There’s also a Windspeed Database based on a 1 km square resolution. What I like most about this database is the DECC’s information warning. They’ve clearly inherited the data and have only a vague idea how it was produced.

6. Registered Places of Worship (General Register Office)

The General Register Office maintains a list of all registered places of worship in England and Wales, in compliance with the Places of Worship Registration Act 1855. The list includes addresses and religious denominations (excluding the Anglican Communion), and is useful for a number of geodemographic applications.

This is one of those data sets that’s safe for open re-use but you have to get hold of it first. The GRO doesn’t make a habit of publishing the list, but will release it under FOI.

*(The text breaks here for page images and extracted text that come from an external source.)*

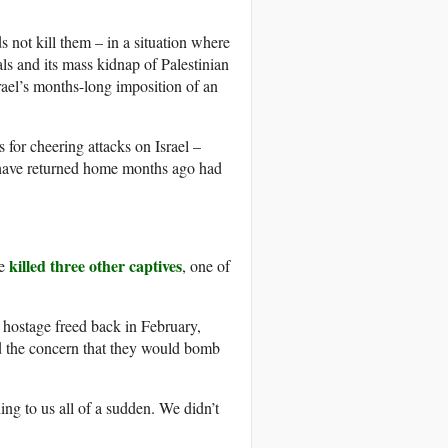
 not kill them – in a situation where
tals and its mass kidnap of Palestinian
srael’s months-long imposition of an
 for cheering attacks on Israel –
d have returned home months ago had
killed three other captives
ve
, one of
hostage freed back in February,
nd the concern that they would bomb
ng to us all of a sudden. We didn’t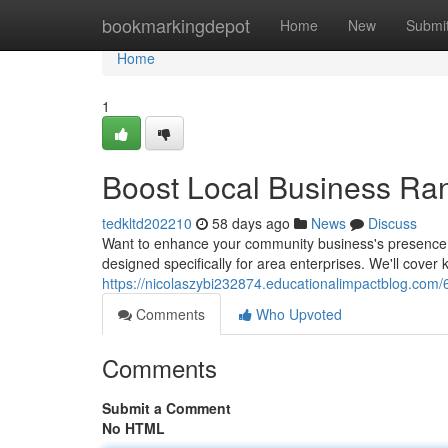
Home
bookmarkingdepot
Home
New
Submi
Home
1
Boost Local Business Ra
tedkltd202210
58 days ago
News
Discuss
Want to enhance your community business's presence i
designed specifically for area enterprises. We'll cover
https://nicolaszybi232874.educationalimpactblog.com/
Comments
Who Upvoted
Comments
Submit a Comment
No HTML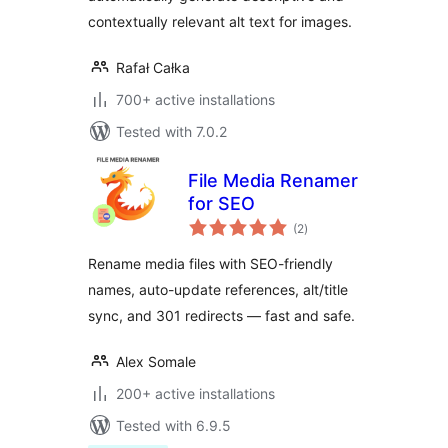
contextually relevant alt text for images.
Rafał Całka
700+ active installations
Tested with 7.0.2
File Media Renamer
for SEO
total
(2
)
ratings
Rename media files with SEO-friendly
names, auto-update references, alt/title
sync, and 301 redirects — fast and safe.
Alex Somale
200+ active installations
Tested with 6.9.5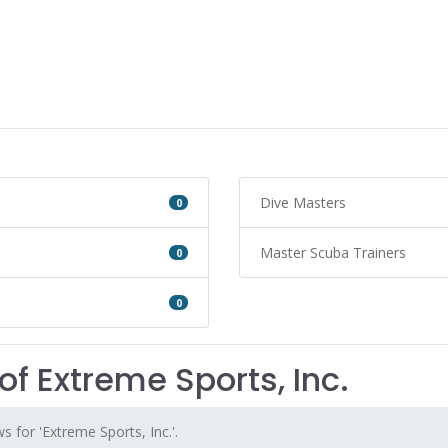
Dive Masters
0
Master Scuba Trainers
0
0
of Extreme Sports, Inc.
s for 'Extreme Sports, Inc.'.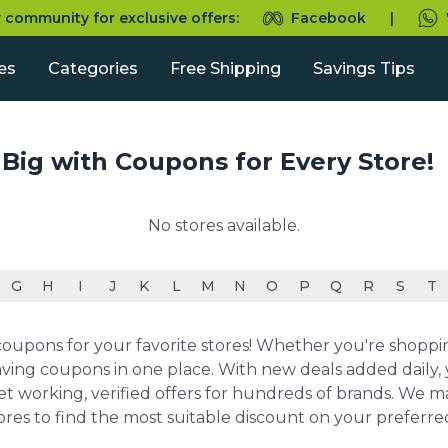
r community for exclusive offers:
Facebook
|
es
Categories
Free Shipping
Savings Tips
 Big with Coupons for Every Store!
No stores available.
G
H
I
J
K
L
M
N
O
P
Q
R
S
T
upons for your favorite stores! Whether you're shopping 
ving coupons in one place. With new deals added daily, y
et working, verified offers for hundreds of brands. We 
ores to find the most suitable discount on your preferr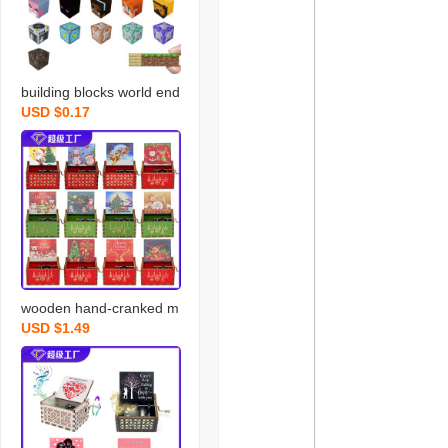
building blocks world end
USD $0.17
portal boys and girls chil
dren‘s assembled magne
tic block building blocks e
ducational parent-child to
ys gift
wooden hand-cranked m
USD $1.49
usic box merry christmas
music painted music box
stall decoration wholesal
e exquisite gift present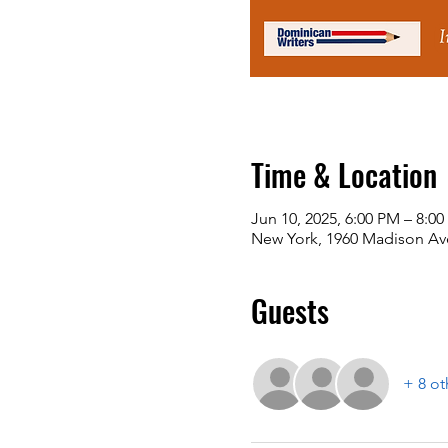
Time & Location
Jun 10, 2025, 6:00 PM – 8:0
New York, 1960 Madison Ave
Guests
+ 8 ot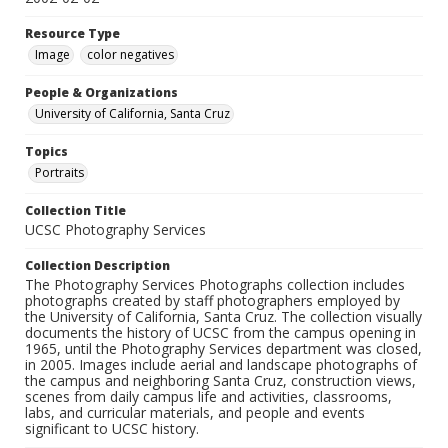
Resource Type
Image
color negatives
People & Organizations
University of California, Santa Cruz
Topics
Portraits
Collection Title
UCSC Photography Services
Collection Description
The Photography Services Photographs collection includes
photographs created by staff photographers employed by
the University of California, Santa Cruz. The collection visually
documents the history of UCSC from the campus opening in
1965, until the Photography Services department was closed,
in 2005. Images include aerial and landscape photographs of
the campus and neighboring Santa Cruz, construction views,
scenes from daily campus life and activities, classrooms,
labs, and curricular materials, and people and events
significant to UCSC history.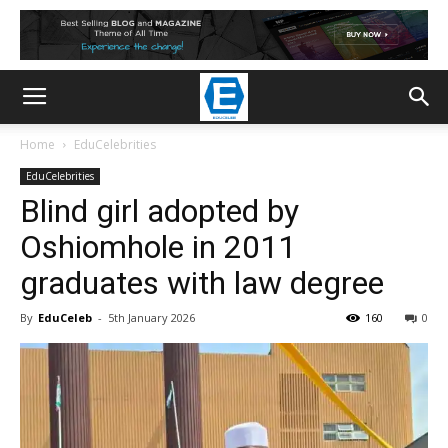
Home
EduCelebrities
EduCelebrities
Blind girl adopted by
Oshiomhole in 2011
graduates with law degree
By
EduCeleb
-
5th January 2026
160
0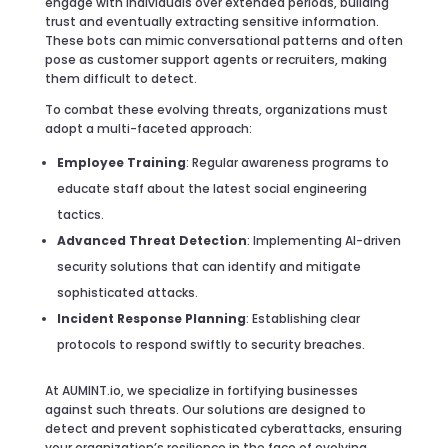
engage with individuals over extended periods, building
trust and eventually extracting sensitive information.
These bots can mimic conversational patterns and often
pose as customer support agents or recruiters, making
them difficult to detect.
To combat these evolving threats, organizations must
adopt a multi-faceted approach:
Employee Training
: Regular awareness programs to
educate staff about the latest social engineering
tactics.
Advanced Threat Detection
: Implementing AI-driven
security solutions that can identify and mitigate
sophisticated attacks.
Incident Response Planning
: Establishing clear
protocols to respond swiftly to security breaches.
At AUMINT.io, we specialize in fortifying businesses
against such threats. Our solutions are designed to
detect and prevent sophisticated cyberattacks, ensuring
your organization’s resilience in the face of evolving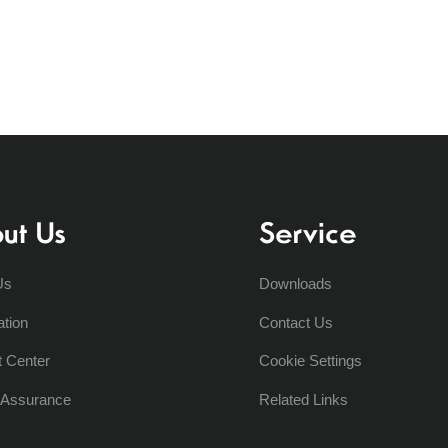
ut Us
Service
Us
Downloads
ation
Contact Us
t Center
Cookie Settings
y Assurance
Related Links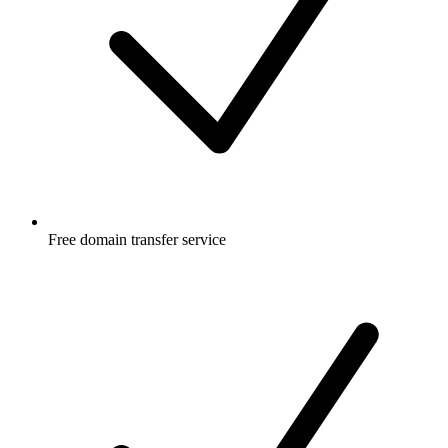
Free
domain transfer service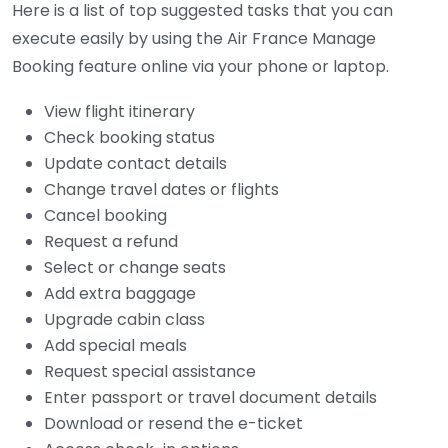
Here is a list of top suggested tasks that you can
execute easily by using the Air France Manage
Booking feature online via your phone or laptop.
View flight itinerary
Check booking status
Update contact details
Change travel dates or flights
Cancel booking
Request a refund
Select or change seats
Add extra baggage
Upgrade cabin class
Add special meals
Request special assistance
Enter passport or travel document details
Download or resend the e-ticket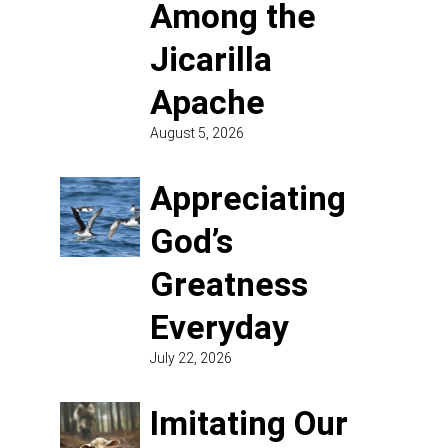
Among the
Jicarilla
Apache
August 5, 2026
Appreciating
God’s
Greatness
Everyday
July 22, 2026
Imitating Our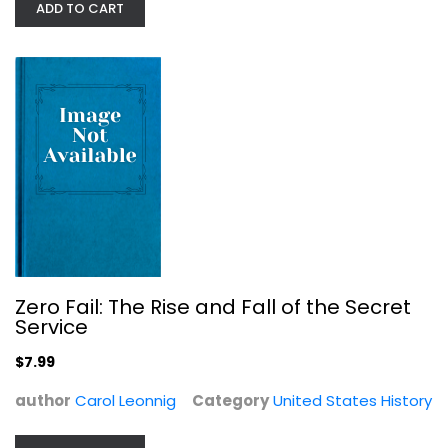
ADD TO CART
City of a Million Dreams: A History...
Jason Berry
United States History
Zero Fail: The Rise and Fall of the Secret
Service
$7.99
$7.99
author
Carol Leonnig
Category
United States History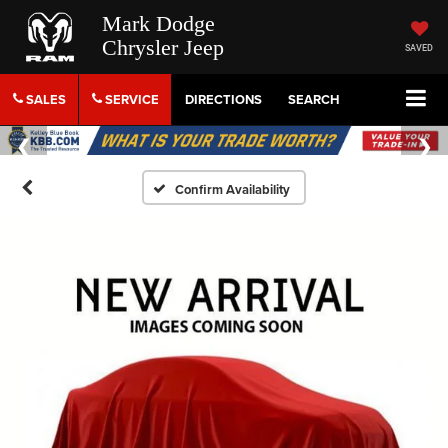
Mark Dodge
Chrysler Jeep
SAVED
SALES
SERVICE
DIRECTIONS
SEARCH
Confirm Availability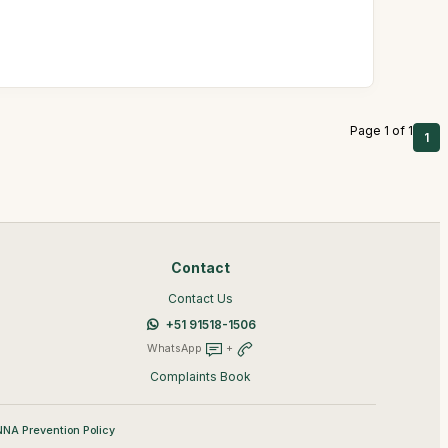
Page 1 of 1
1
Contact
Contact Us
+51 91518-1506
WhatsApp
+
Complaints Book
NA Prevention Policy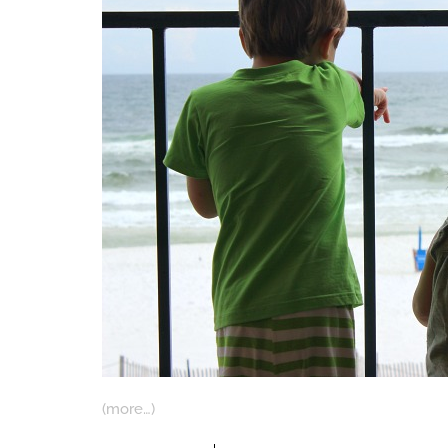
(more…)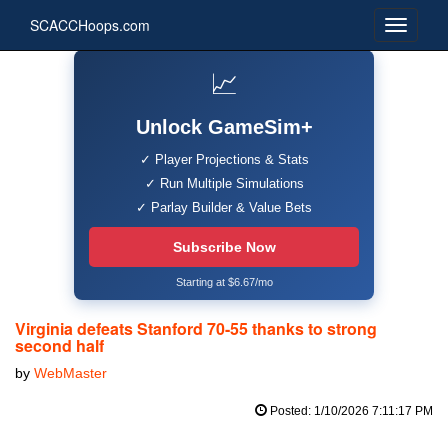
SCACCHoops.com
📈
Unlock GameSim+
✓ Player Projections & Stats
✓ Run Multiple Simulations
✓ Parlay Builder & Value Bets
Subscribe Now
Starting at $6.67/mo
Virginia defeats Stanford 70-55 thanks to strong
second half
by
WebMaster
Posted: 1/10/2026 7:11:17 PM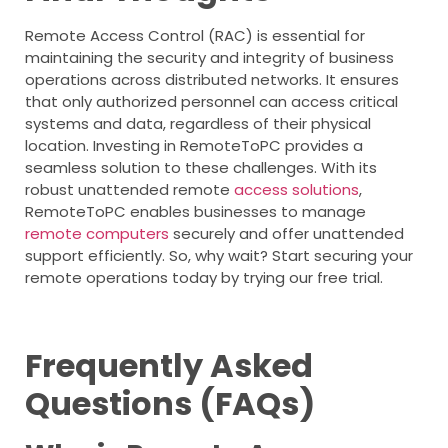
Remote Access Control (RAC) is essential for
maintaining the security and integrity of business
operations across distributed networks. It ensures
that only authorized personnel can access critical
systems and data, regardless of their physical
location. Investing in RemoteToPC provides a
seamless solution to these challenges. With its
robust unattended remote
access solutions
,
RemoteToPC enables businesses to manage
remote computers
securely and offer unattended
support efficiently. So, why wait? Start securing your
remote operations today by trying our free trial.
Frequently Asked
Questions (FAQs)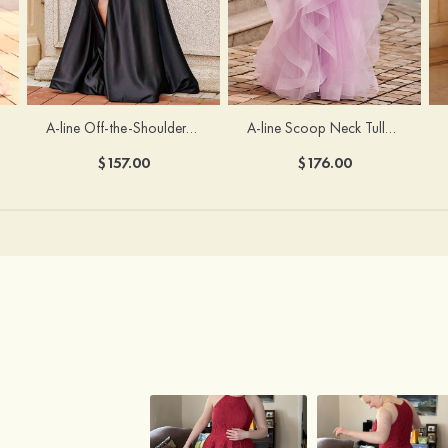
A-line Off-the-Shoulder Short Sleeve Sweep Train Satin Prom Dress with Pleated Split
A-line Scoop Neck Tulle Floor-Length Prom Dress with Appliqued Ruffles Sequins
$157.00
$176.00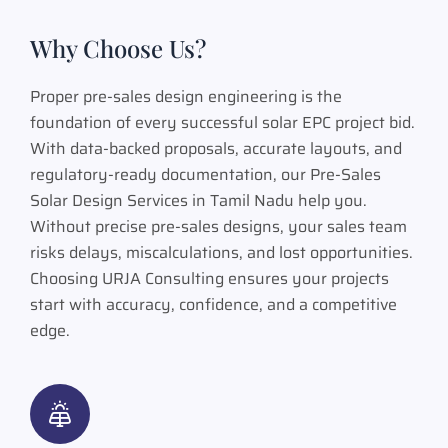
Why Choose Us?
Proper pre-sales design engineering is the
foundation of every successful solar EPC project bid.
With data-backed proposals, accurate layouts, and
regulatory-ready documentation, our Pre-Sales
Solar Design Services in Tamil Nadu help you.
Without precise pre-sales designs, your sales team
risks delays, miscalculations, and lost opportunities.
Choosing URJA Consulting ensures your projects
start with accuracy, confidence, and a competitive
edge.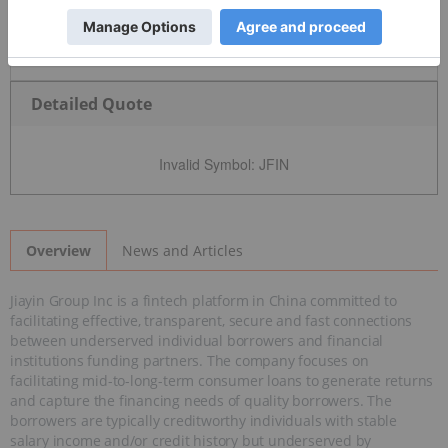
Detailed Quote
Invalid Symbol
:
JFIN
News and Articles
Overview
Jiayin Group Inc is a fintech platform in China committed to
facilitating effective, transparent, secure and fast connections
between underserved individual borrowers and financial
institutions funding partners. The company focuses on
facilitating mid-to-long-term consumer loans to generate returns
and capture the financing needs of quality borrowers. The
borrowers are typically creditworthy individuals with stable
salary income and/or credit history but underserved by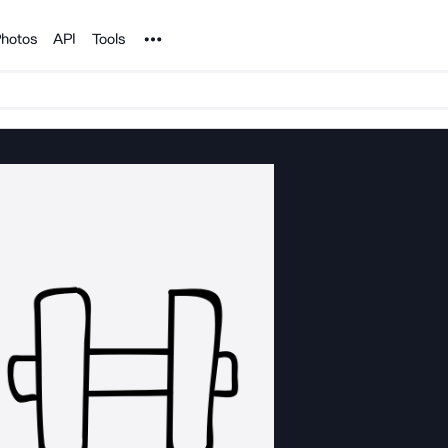
Noun Project
hotos
API
Tools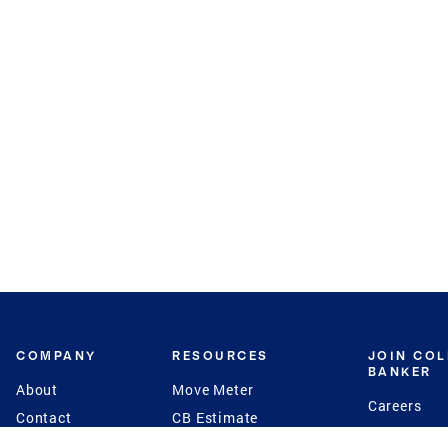
COMPANY
RESOURCES
JOIN CO
BANKER
About
Move Meter
Careers
Contact
CB Estimate
Culture
Press
Seller's Assurance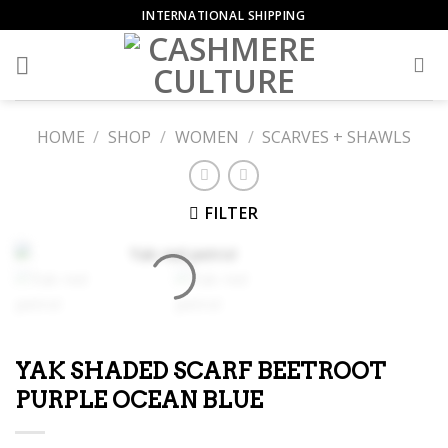
Skip
INTERNATIONAL SHIPPING
to
content
HOME
/
SHOP
/
WOMEN
/
SCARVES + SHAWLS
FILTER
YAK SHADED SCARF BEETROOT
PURPLE OCEAN BLUE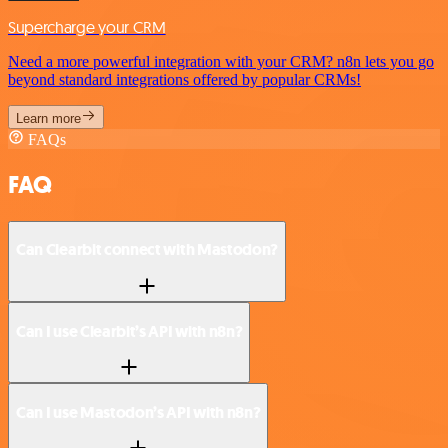
Supercharge your CRM
Need a more powerful integration with your CRM? n8n lets you go
beyond standard integrations offered by popular CRMs!
Learn more
FAQs
FAQ
Can Clearbit connect with Mastodon?
Can I use Clearbit’s API with n8n?
Can I use Mastodon’s API with n8n?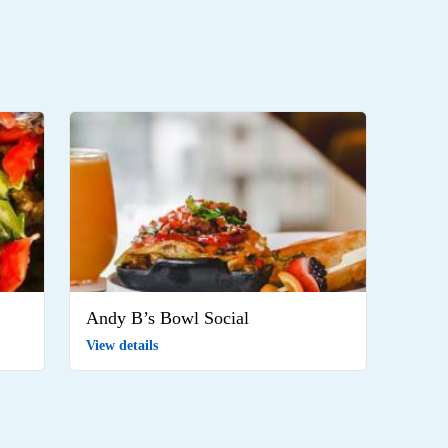
Andy B’s Bowl Social
View details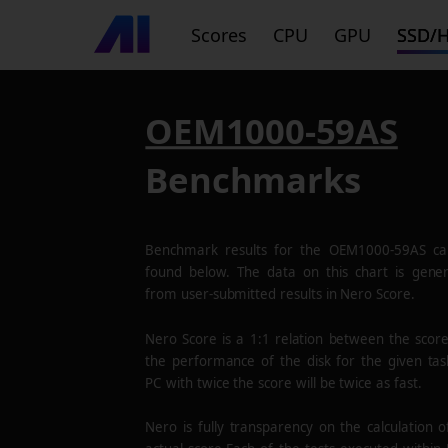
Scores
CPU
GPU
SSD/
OEM1000-59AS
Benchmarks
Benchmark results for the
OEM1000-59AS
ca
found below. The data on this chart is gene
from user-submitted results in Nero Score.
Nero Score is a 1:1 relation between the scor
the performance of the disk for the given tas
PC with twice the score will be twice as fast.
Nero is fully transparency on the calculation o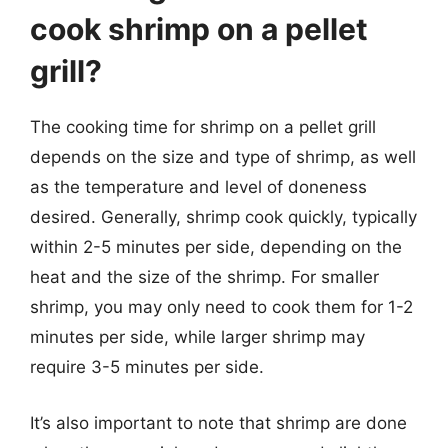
cook shrimp on a pellet
grill?
The cooking time for shrimp on a pellet grill
depends on the size and type of shrimp, as well
as the temperature and level of doneness
desired. Generally, shrimp cook quickly, typically
within 2-5 minutes per side, depending on the
heat and the size of the shrimp. For smaller
shrimp, you may only need to cook them for 1-2
minutes per side, while larger shrimp may
require 3-5 minutes per side.
It’s also important to note that shrimp are done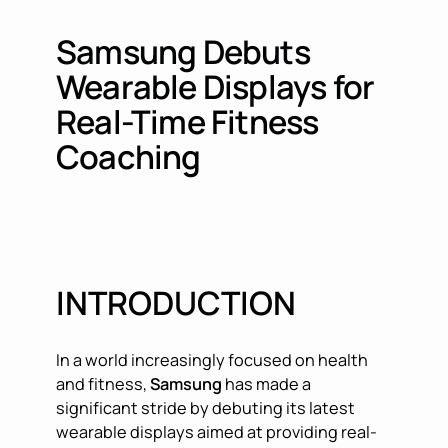
Samsung Debuts
Wearable Displays for
Real-Time Fitness
Coaching
INTRODUCTION
In a world increasingly focused on health
and fitness,
Samsung
has made a
significant stride by debuting its latest
wearable displays aimed at providing real-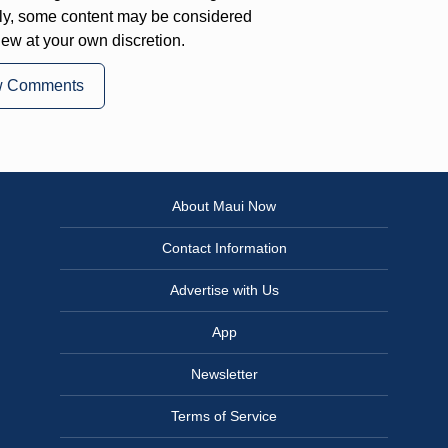
ly, some content may be considered
iew at your own discretion.
w Comments
About Maui Now
Contact Information
Advertise with Us
App
Newsletter
Terms of Service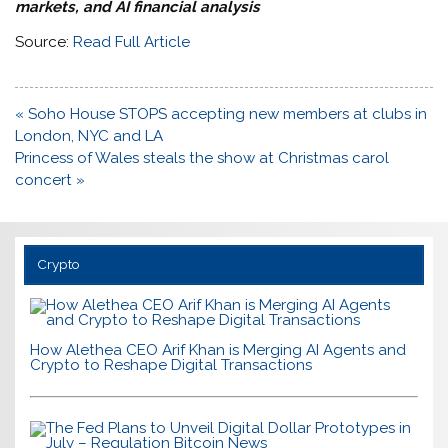
markets, and AI financial analysis
Source:
Read Full Article
Post
« Soho House STOPS accepting new members at clubs in
navigation
London, NYC and LA
Princess of Wales steals the show at Christmas carol
concert »
Crypto
How Alethea CEO Arif Khan is Merging AI Agents and
Crypto to Reshape Digital Transactions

The most recent list in general circulation is from an April 2010 request. Unfortunately it’s a PDF document. However if you submit a new request the GRO should provide the list in a more re-usable format, per new provisions in the FOI Act.

7. Flood Risk Objections (Environment Agency)

The Environment Agency holds an enormous amount of data related to flood risk, very little of which is open for re-use. One of the exceptions is a monthly spreadsheet of objections to planning applications on flood risk grounds.

This is quite a useful source of information for anyone considering buying (or financing) a home in a new development. Although local planning authorities are obliged to consult the Environment Agency about developments within the flood zone, the EA normally has no power to actually block a development.

Availability of the objections data means anyone with an interest in a new development can easily check whether an objection was raised, and if so investigate the planning history further to make sure the EA’s flood concerns were addressed.

At the moment the most recent monthly data at the above link is from October 2011. However I’ve made an inquiry and the EA have said the page will be updated with the missing information shortly.

8. Government Art Collection (Department for Culture, Media and Sport)

The Government Art Collection is a collection of over 10,000 works of art placed in British Government buildings in the UK and abroad. The DCMS maintains a searchable database with pictures, descriptions and locations of the art.

The information in the database is re-usable under the Open Government Licence. There is no link for bulk download of the data, but it’s a doddle to scrape.

9. 2011 Boundary Data (Census Dissemination Unit at Mimas)

The Census Dissemination Unit (CDU), based within Mimas at the University of Manchester, provides access and support for UK Census data and related data within the academic sector. Earlier this year CDU also opened up its services to the public.

2011 Boundary Data is a page of downloads of boundary data for England and Wales. Although the base boundary data is available from other sources, this is the best collection currently available for free to the public. The boundary data has been optimised for use at different resolutions and is available in various GIS formats including KML.

CDU also makes available reformatted versions of the 2011 Census data released by National Statistics, and Combined Census and Boundary Data.

10. HM Government e-petitions (Cabinet Office)

In May the Government Digital Service, a team within the Cabinet Office, released an API for the UK’s e-petitions system. Peter Herlihy of GDS blogged about it, as did Richard Parsons on the eDemocracy blog.

The API provides JSON feeds that include a master list of live petitions and anonymised statistics on supporters of each petition. Although the statistics are only at postcode district level, the data has substantial potential for re-use. Most obviously, the data can be used to analyse the geographic distribution of sentiment on contentious public issues.